Special Case: Longitudinal DesignWe demonstrate an additional setting embedded in the
`bayes_sim()`

function tailored to longitudinal data.
Referring back to the linear regression model discussed in the general
framework, we can construct a longitudinal model that utilizes the same
linear regression form, where \[
y = X_n\beta + \epsilon_n.
\]

Consider a group of subjects with an equal number of repeated measures at equally-spaced time points, i.e. a balanced longitudinal study. These subjects can be characterized by \[ y_{ij} = \beta_{0i} + \beta_{1i}t_{ij} + \epsilon_{ij}, \] where \(y_{ij}\) denotes the \(j^{th}\) observation of subject \(i\) at time \(t_{ij}\), \(\beta_{0i}\) and \(\beta_{1i}\) respectively denote the intercept and slope terms for subject \(i\), and \(\epsilon_{ij}\) is an error term characterized by \(\epsilon \sim N(0, \sigma^2_i)\).

In a simple case where we only have two subjects, each with \(n\) repeated measures, we can individually express the observations as \[\begin{align*} y_{11} &= \beta_{01} + \beta_{11}t_{11} + \epsilon_{11}\\ &\vdots\\ y_{1n} &= \beta_{01} + \beta_{11}t_{1n} + \epsilon_{1n}\\ y_{21} &= \beta_{02} + \beta_{12}t_{21} + \epsilon_{21}\\ &\vdots\\ y_{2n} &= \beta_{02} + \beta_{12}t_{2n} + \epsilon_{2n}. \end{align*}\] The model can also be expressed cohesively using matrices, \[\begin{gather} \underbrace{\begin{pmatrix} y_{11} \\ \vdots \\ y_{1n} \\ y_{21} \\ \vdots\\ y_{2n} \end{pmatrix}}_{y} = \underbrace{ \begin{pmatrix} 1 & 0 & t_{11} & 0\\ \vdots & \vdots & \vdots & \vdots \\ 1 & 0 & t_{1n} & 0\\ 0 & 1 & 0 & t_{21}\\ \vdots & \vdots & \vdots & \vdots \\ 0 & 1 & 0 & t_{2n} \end{pmatrix} }_{X_n} \underbrace{ \begin{pmatrix} \beta_{01}\\ \beta_{02}\\ \beta_{11}\\ \beta_{12} \end{pmatrix} }_{\beta} + \underbrace{ \begin{pmatrix} \epsilon_{11}\\ \vdots\\ \epsilon_{1n}\\ \epsilon_{21}\\ \vdots\\ \epsilon_{2n} \end{pmatrix} }_{\epsilon_n} \end{gather}\] bringing us back to the linear regression model form.

**Example 3: Longitudinal Setting**

The following example uses similar parameter settings as the previous cost-effectiveness example along with longitudinal specifications.
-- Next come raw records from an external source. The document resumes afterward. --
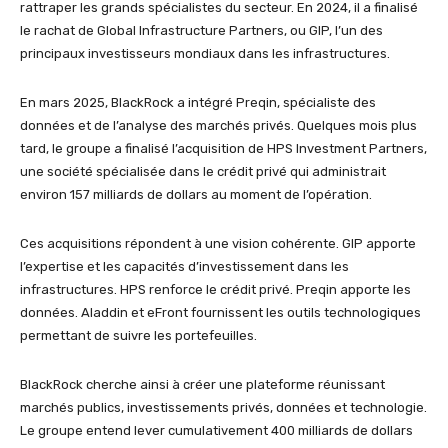
rattraper les grands spécialistes du secteur. En 2024, il a finalisé
le rachat de Global Infrastructure Partners, ou GIP, l’un des
principaux investisseurs mondiaux dans les infrastructures.
En mars 2025, BlackRock a intégré Preqin, spécialiste des
données et de l’analyse des marchés privés. Quelques mois plus
tard, le groupe a finalisé l’acquisition de HPS Investment Partners,
une société spécialisée dans le crédit privé qui administrait
environ 157 milliards de dollars au moment de l’opération.
Ces acquisitions répondent à une vision cohérente. GIP apporte
l’expertise et les capacités d’investissement dans les
infrastructures. HPS renforce le crédit privé. Preqin apporte les
données. Aladdin et eFront fournissent les outils technologiques
permettant de suivre les portefeuilles.
BlackRock cherche ainsi à créer une plateforme réunissant
marchés publics, investissements privés, données et technologie.
Le groupe entend lever cumulativement 400 milliards de dollars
We assume two subjects and want to test whether the growth rate of subject 1 is greater than that of subject 2. This could have either positive or negative implications depending on the measurement scale.
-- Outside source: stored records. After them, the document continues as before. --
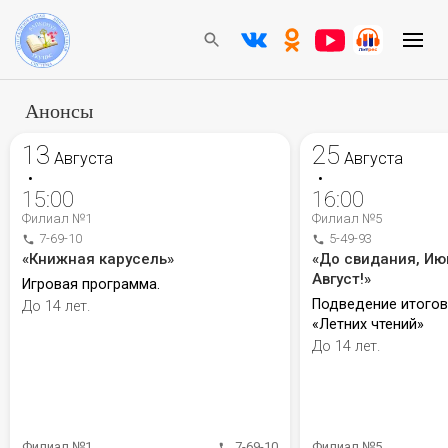
Анонсы
13
25
Августа
Августа
•
•
15:00
16:00
Филиал №1
Филиал №5
7-69-10
5-49-93
«Книжная карусель»
«До свидания, Ию
Август!»
Игровая программа.
Подведение итого
До 14 лет.
«Летних чтений»
До 14 лет.
Филиал №1
7-69-10
Филиал №5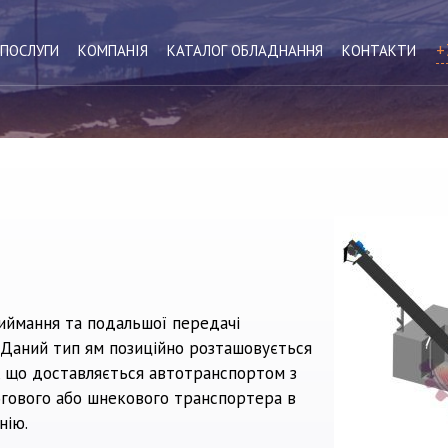
+
ПОСЛУГИ
КОМПАНІЯ
КАТАЛОГ ОБЛАДНАННЯ
КОНТАКТИ
иймання та подальшої передачі
. Даний тип ям позиційно розташовується
, що доставляється автотранспортом з
ового або шнекового транспортера в
нію.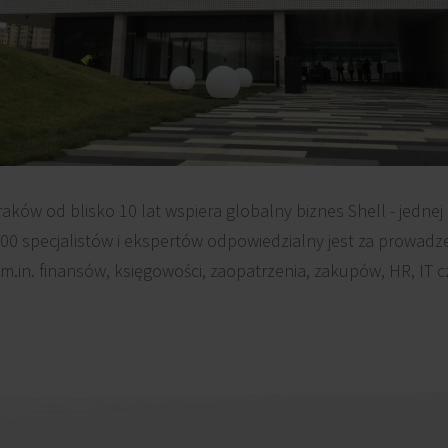
aków od blisko 10 lat wspiera globalny biznes Shell - jednej 
300 specjalistów i ekspertów odpowiedzialny jest za prowadzen
m.in. finansów, księgowości, zaopatrzenia, zakupów, HR, IT cz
Assigning an appropriate linear contrast lets us evaluate this under the general expression, \(u^{\top}\beta > C\), where \(u = (1, -1, 1, -1)^{\top}\) and \(C = 0\). The timepoints are arbitrarily chosen to be 10 through 120- this could be days, months, or years depending on the context of the problem. The number of repeated measurements per subject to be tested includes values 10 through 100 in increments of 5. This indicates that we are evaluating the assurance for 19 study designs in total. \(n = 10\) divides the specified time interval into 10 evenly-spaced timepoints between 10 and 120.

For a more complicated study design consisting of more than two subjects that are divided into two treatment groups, the user could consider testing if the mean growth rate is higher in the first treatment group versus the second, e.g. if we have three subjects per treatment group, the linear contrast could be set as \(u = (0, 0, 0, 0, 0, 0, 1/3, 1/3, 1/3, -1/3, -1/3, -1/3)^{\top}\).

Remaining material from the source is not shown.